Nöschseetörn #6

Laténium, Le Cardinal und La Buvette.

Zwar vermochte die durchziehende Front letzte Nacht bloss die Sturm-Vorwarnung auszulösen (40 Geblinke pro Minute), gefühlt fegte sie dann doch ziemlich heftig über uns hinweg. Item, der Morgen danach präsentiert sich noch grau abgehangen, doch es wurde wieder einmal zünftig durchgelüftet. Nach dem Frühstück machen wir uns auf ins Laténium. Das Archäologie-Museum mit Aussenanlage liegt gleich um die Ecke. Vorbei an den Frischfisch-Verkaufsbarracken der einheimischen Fischer gelangen wir in den Museumspark und entlassen uns langsam in die Vergangenheit. Der beim Autobahnbau entdeckte und konservierte steinzeitliche Lagerplatz fasziniert gleichermassen, wie der Nachbau einer Pfahlbauerbehausung oder der im See versenkte Nachbau eines gewaltigen Lastenkahns aus der Keltenzeit. So vorgespannt wagen wir uns nach einem belebenden „Renversé“ im Café in die Innenräume des Museums. Hier lassen wir uns vom Audioguide auf eine äusserst spannende Reise durch die Epochen immer weiter in die Vergangenheit mitnehmen. Das Laténium begeistert nicht nur mit der eigentlichen Ausstellung, sondern auch dank der gewagt-gelungenen Architektur, die einen bislang noch nie erlebten, einmalig faszinierenden Bezug zwischen der Aussenwelt und der Ausstellung mit vielen regionalen Fundgegenständen ermöglicht. Neue Einsichten dank Ausblicken, quasi. Prädikat „sehr empfehlenswert“, OlMa sind begeistert!
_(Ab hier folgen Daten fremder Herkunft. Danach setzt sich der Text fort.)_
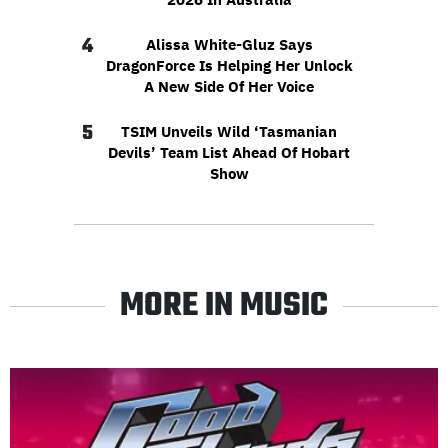
4
Alissa White-Gluz Says
DragonForce Is Helping Her Unlock
A New Side Of Her Voice
5
TSIM Unveils Wild ‘Tasmanian
Devils’ Team List Ahead Of Hobart
Show
MORE IN MUSIC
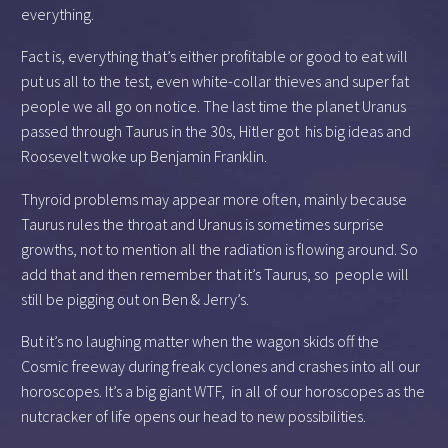
everything.
Fact is, everything that’s either profitable or good to eat will
put us all to the test, even white-collar thieves and super fat
people we all go on notice. The last time the planet Uranus
passed through Taurus in the 30s, Hitler got his big ideas and
Roosevelt woke up Benjamin Franklin.
Thyroid problems may appear more often, mainly because
Taurus rules the throat and Uranus is sometimes surprise
growths, not to mention all the radiation is flowing around. So
add that and then remember that it’s Taurus, so people will
still be pigging out on Ben & Jerry’s.
But it’s no laughing matter when the wagon skids off the
Cosmic freeway during freak cyclones and crashes into all our
horoscopes. It’s a big giant WTF, in all of our horoscopes as the
nutcracker of life opens our head to new possibilities.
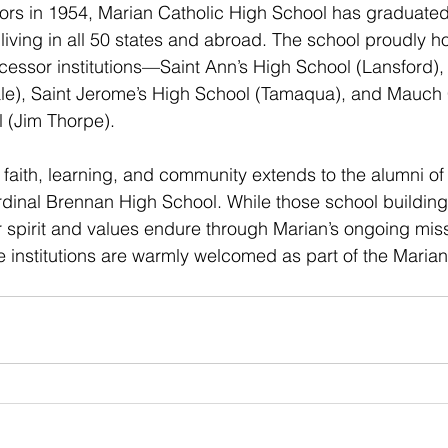
oors in 1954, Marian Catholic High School has graduate
living in all 50 states and abroad. The school proudly h
ecessor institutions—Saint Ann’s High School (Lansford), 
le), Saint Jerome’s High School (Tamaqua), and Mauch
 (Jim Thorpe).
f faith, learning, and community extends to the alumni o
dinal Brennan High School. While those school buildin
r spirit and values endure through Marian’s ongoing missi
 institutions are warmly welcomed as part of the Marian 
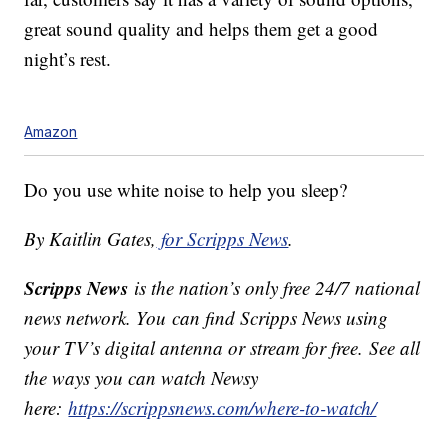
great sound quality and helps them get a good
night’s rest.
Amazon
Do you use white noise to help you sleep?
By Kaitlin Gates,
for Scripps News
.
Scripps News
is the nation’s only free 24/7 national
news network. You can find Scripps News using
your TV’s digital antenna or stream for free. See all
the ways you can watch Newsy
here:
https://scrippsnews.com/where-to-watch/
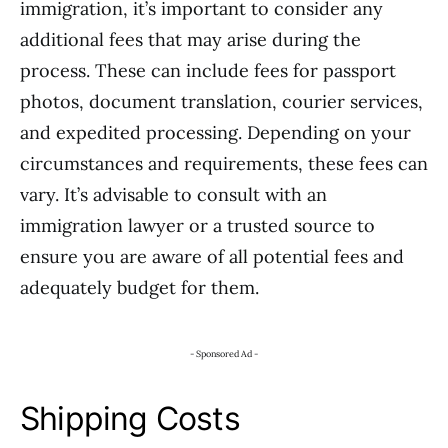
immigration, it’s important to consider any
additional fees that may arise during the
process. These can include fees for passport
photos, document translation, courier services,
and expedited processing. Depending on your
circumstances and requirements, these fees can
vary. It’s advisable to consult with an
immigration lawyer or a trusted source to
ensure you are aware of all potential fees and
adequately budget for them.
- Sponsored Ad -
Shipping Costs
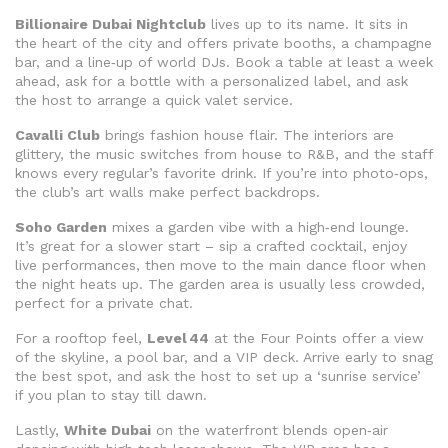
Billionaire Dubai Nightclub
lives up to its name. It sits in
the heart of the city and offers private booths, a champagne
bar, and a line‑up of world DJs. Book a table at least a week
ahead, ask for a bottle with a personalized label, and ask
the host to arrange a quick valet service.
Cavalli Club
brings fashion house flair. The interiors are
glittery, the music switches from house to R&B, and the staff
knows every regular’s favorite drink. If you’re into photo‑ops,
the club’s art walls make perfect backdrops.
Soho Garden
mixes a garden vibe with a high‑end lounge.
It’s great for a slower start – sip a crafted cocktail, enjoy
live performances, then move to the main dance floor when
the night heats up. The garden area is usually less crowded,
perfect for a private chat.
For a rooftop feel,
Level 44
at the Four Points offer a view
of the skyline, a pool bar, and a VIP deck. Arrive early to snag
the best spot, and ask the host to set up a ‘sunrise service’
if you plan to stay till dawn.
Lastly,
White Dubai
on the waterfront blends open‑air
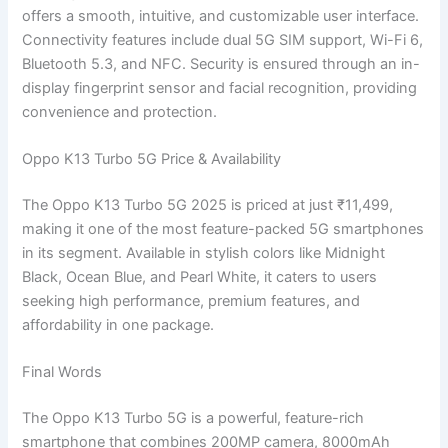
offers a smooth, intuitive, and customizable user interface.
Connectivity features include dual 5G SIM support, Wi-Fi 6,
Bluetooth 5.3, and NFC. Security is ensured through an in-
display fingerprint sensor and facial recognition, providing
convenience and protection.
Oppo K13 Turbo 5G Price & Availability
The Oppo K13 Turbo 5G 2025 is priced at just ₹11,499,
making it one of the most feature-packed 5G smartphones
in its segment. Available in stylish colors like Midnight
Black, Ocean Blue, and Pearl White, it caters to users
seeking high performance, premium features, and
affordability in one package.
Final Words
The Oppo K13 Turbo 5G is a powerful, feature-rich
smartphone that combines 200MP camera, 8000mAh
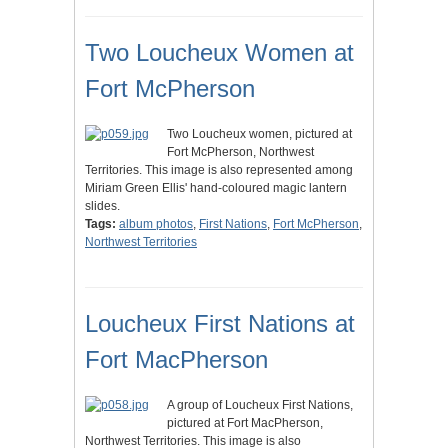
Two Loucheux Women at
Fort McPherson
Two Loucheux women, pictured at
Fort McPherson, Northwest
Territories. This image is also represented among
Miriam Green Ellis' hand-coloured magic lantern
slides.
Tags:
album photos
,
First Nations
,
Fort McPherson
,
Northwest Territories
Loucheux First Nations at
Fort MacPherson
A group of Loucheux First Nations,
pictured at Fort MacPherson,
Northwest Territories. This image is also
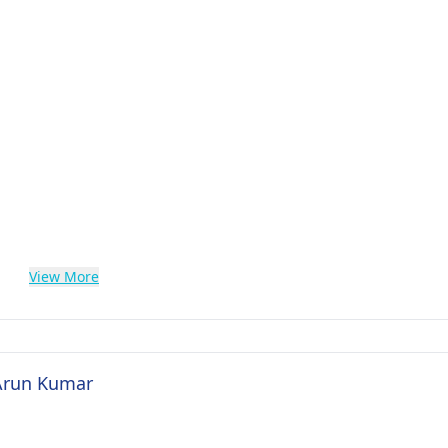
View More
 Arun Kumar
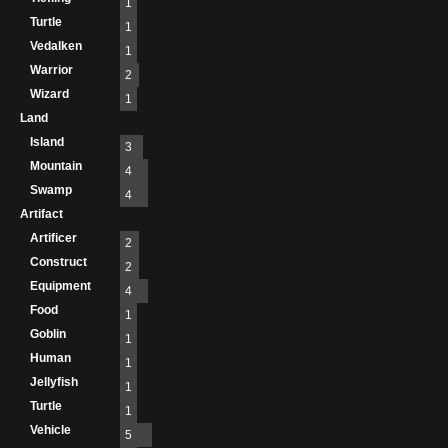
1
Turtle
1
Vedalken
1
Warrior
2
Wizard
1
Land
Island
3
Mountain
4
Swamp
4
Artifact
Artificer
2
Construct
2
Equipment
4
Food
1
Goblin
1
Human
1
Jellyfish
1
Turtle
1
Vehicle
5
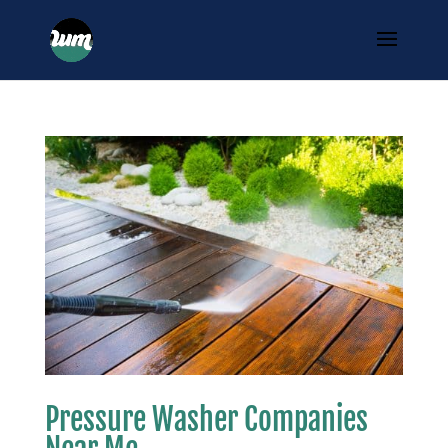
Pressure Washer Companies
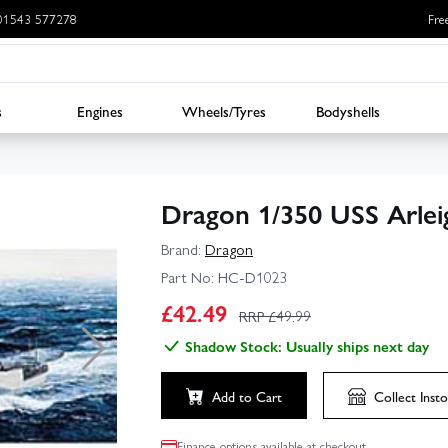
: 01543 577278
Fre
s
Engines
Wheels/Tyres
Bodyshells
Dragon 1/350 USS Arlei
Brand:
Dragon
Part No:
HC-D1023
£
42.49
RRP £
49.99
Shadow Stock: Usually ships next day
Add to Cart
Collect
Insto
Finance options available at checkout.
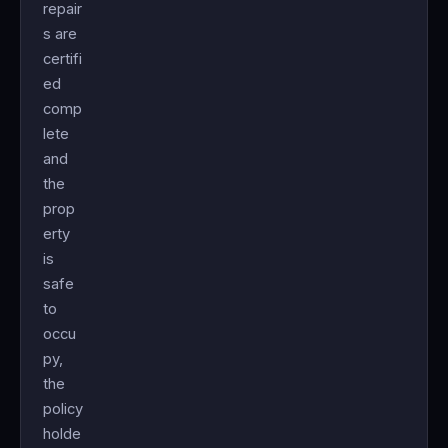
repair
s are
certifi
ed
comp
lete
and
the
prop
erty
is
safe
to
occu
py,
the
policy
holde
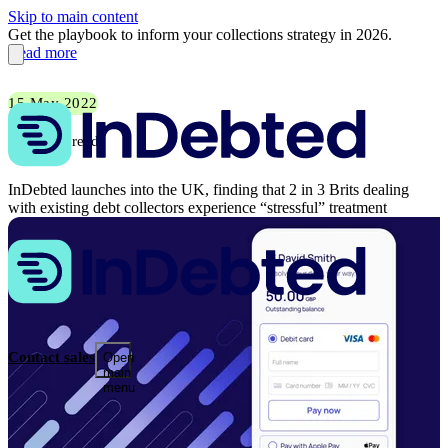
Skip to main content
Get the playbook to inform your collections strategy in 2026.
Read more
15 May 2022
5 min read
InDebted launches into the UK, finding that 2 in 3 Brits dealing
with existing debt collectors experience “stressful” treatment
Contact sales
Open
main
menu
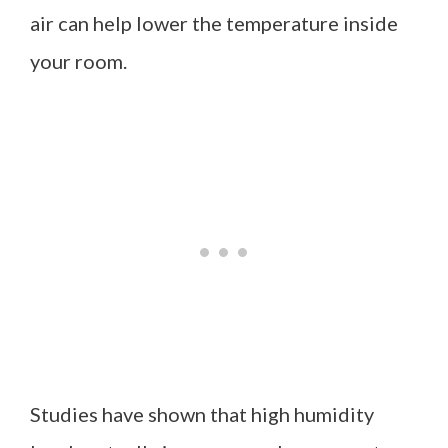
air can help lower the temperature inside
your room.
Studies have shown that high humidity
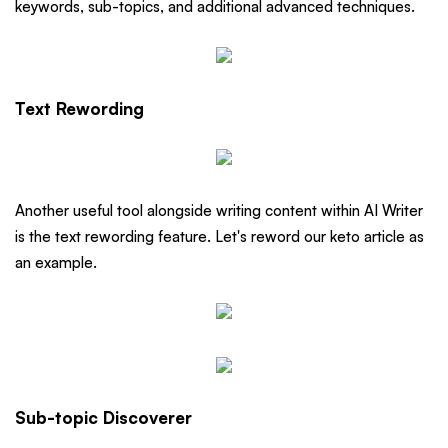
keywords, sub-topics, and additional advanced techniques.
Text Rewording
Another useful tool alongside writing content within AI Writer
is the text rewording feature. Let's reword our keto article as
an example.
Sub-topic Discoverer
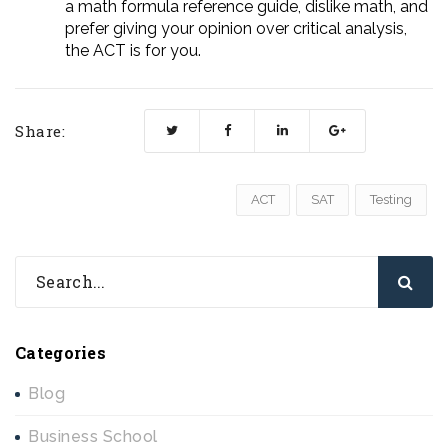
a math formula reference guide, dislike math, and
prefer giving your opinion over critical analysis,
the ACT is for you.
Share:
ACT
SAT
Testing
Categories
Blog
Business School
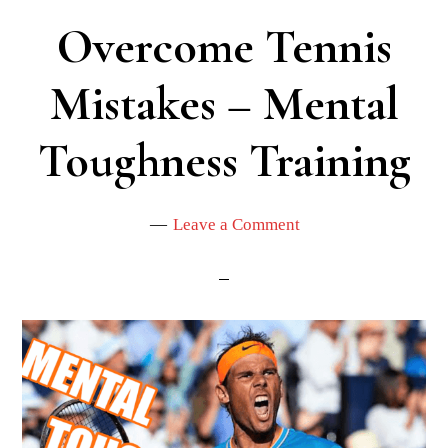
Overcome Tennis
Mistakes – Mental
Toughness Training
Leave a Comment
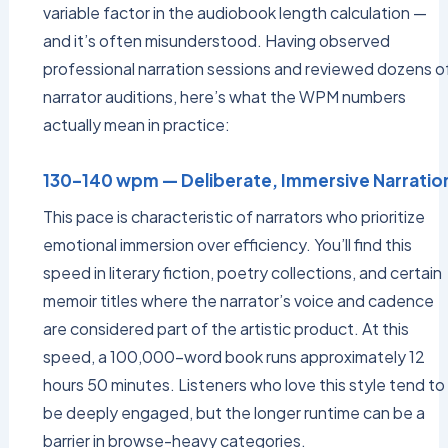
variable factor in the audiobook length calculation —
and it’s often misunderstood. Having observed
professional narration sessions and reviewed dozens o
narrator auditions, here’s what the WPM numbers
actually mean in practice:
130–140 wpm — Deliberate, Immersive Narratio
This pace is characteristic of narrators who prioritize
emotional immersion over efficiency. You’ll find this
speed in literary fiction, poetry collections, and certain
memoir titles where the narrator’s voice and cadence
are considered part of the artistic product. At this
speed, a 100,000-word book runs approximately 12
hours 50 minutes. Listeners who love this style tend to
be deeply engaged, but the longer runtime can be a
barrier in browse-heavy categories.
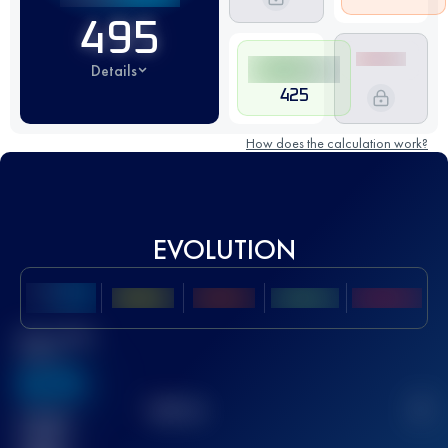
495
Details
425
How does the calculation work?
EVOLUTION
Best UTMB
Score
636
TOP
10
2
Finished
race(s)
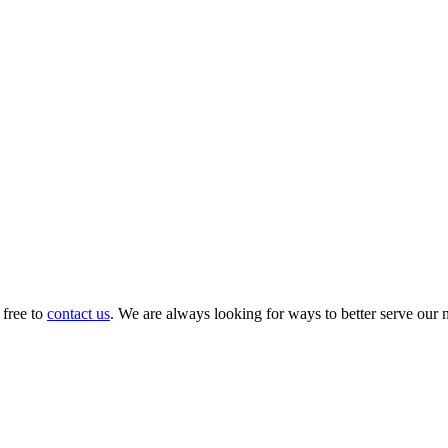
 free to
contact us
. We are always looking for ways to better serve our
Am frühen Nachmittag fahren wir mit dem Bus 101 nach Nösch Zentrum, besuchen das Château und geniessen von dort aus herrliche Ausblicke über den See und die Stadt. Die grauen Wolken, die sich langsam von hinten über den Jura schieben, haben schliesslich doch kein Erbarmen und lassen ein Gewitter hernieder schauern. Macht aber nix, denn wir sitzen derweil wohl versorgt am Schärme in der Brasserie „Le Cardinal“ in der Altstadt. Subifägi. Schliesslich müssen wir uns doch noch in den Restregen wagen, schliesslich erwarten wir heute Besuch.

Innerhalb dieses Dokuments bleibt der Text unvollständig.